Selain sektor maritim, Prabowo menegaskan Inggris merupakan mitra penting bagi Indonesia, terutama karena keunggulannya di bidang teknologi dan keuangan.

Inggris, kata dia, menunjukkan minat kuat untuk menanamkan modal di Indonesia dalam berbagai sektor strategis.

“Kita memandang Inggris sebagai partner yang memiliki teknologi dan kekuatan finansial yang sangat baik.

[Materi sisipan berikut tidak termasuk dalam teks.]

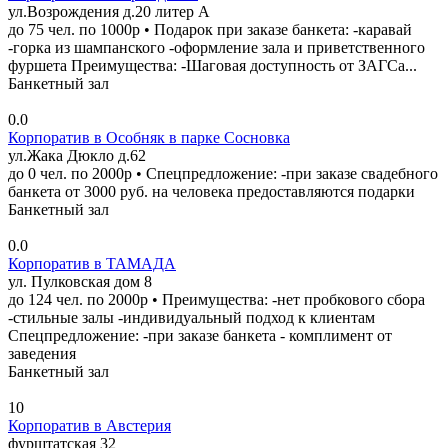
ул.Возрождения д.20 литер А
до 75 чел. по 1000р • Подарок при заказе банкета: -каравай
-горка из шампанского -оформление зала и приветственного
фуршета Преимущества: -Шаговая доступность от ЗАГСа...
Банкетный зал
0.0
Корпоратив в Особняк в парке Сосновка
ул.Жака Дюкло д.62
до 0 чел. по 2000р • Спецпредложение: -при заказе свадебного
банкета от 3000 руб. на человека предоставляются подарки
Банкетный зал
0.0
Корпоратив в ТАМАДА
ул. Пулковская дом 8
до 124 чел. по 2000р • Преимущества: -нет пробкового сбора
-стильные залы -индивидуальный подход к клиентам
Спецпредложение: -при заказе банкета - комплимент от
заведения
Банкетный зал
10
Корпоратив в Австерия
фурштатская 32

Mereka berminat untuk berinvestasi di Indonesia dan ini membuka peluang transfer teknologi bagi kita,” tuturnya.

Prabowo optimistis kemitraan tersebut akan memberikan keuntungan bagi kedua negara, namun dengan manfaat yang sangat signifikan bagi Indonesia dalam jangka panjang.

Kerja sama ini merupakan bagian dari implementasi Joint Statement on a New Strategic Partnership between the Republic of Indonesia and the United Kingdom yang telah disepakati kedua negara pada 2024.

Kemitraan strategis baru tersebut mencerminkan komitmen kuat Indonesia dan Inggris untuk memperdalam hubungan bilateral di berbagai bidang.

Dalam kerangka kemitraan strategis itu, kedua negara menyepakati empat pilar utama kerja sama, yakni penguatan pertumbuhan ekonomi, kerja sama di bidang iklim, energi, dan sumber daya alam, peningkatan pertahanan dan keamanan, serta pengembangan sumber daya manusia dan masyarakat.

Pemerintah berharap, kemitraan strategis ini tidak hanya memperkuat hubungan diplomatik Indonesia–Inggris, tetapi juga memberikan dampak nyata bagi pembangunan ekonomi nasional dan peningkatan kesejahteraan masyarakat, khususnya di sektor maritim dan pesisir.

Presiden mengatakan kemitraan strategis baru antara Indonesia dan Inggris merupakan tindak lanjut dari Joint Statement on a New Strategic Partnership between the Republic of Indonesia and the United Kingdom yang telah disepakati oleh kedua pemimpin pada tahun 2024 lalu. 

Kemitraan strategis baru ini merefleksikan komitmen kuat kedua negara dalam memperdalam hubungan yang telah terbangun.

Dalam kemitraan strategis baru ini, empat pilar utama bertumpu pada:

  • penguatan pertumbuhan ekonomi; 
  • kerja sama di bidang iklim, energi, dan alam; 
  • peningkatan pertahanan dan keamanan; 
  • pengembangan manusia dan masyarakat.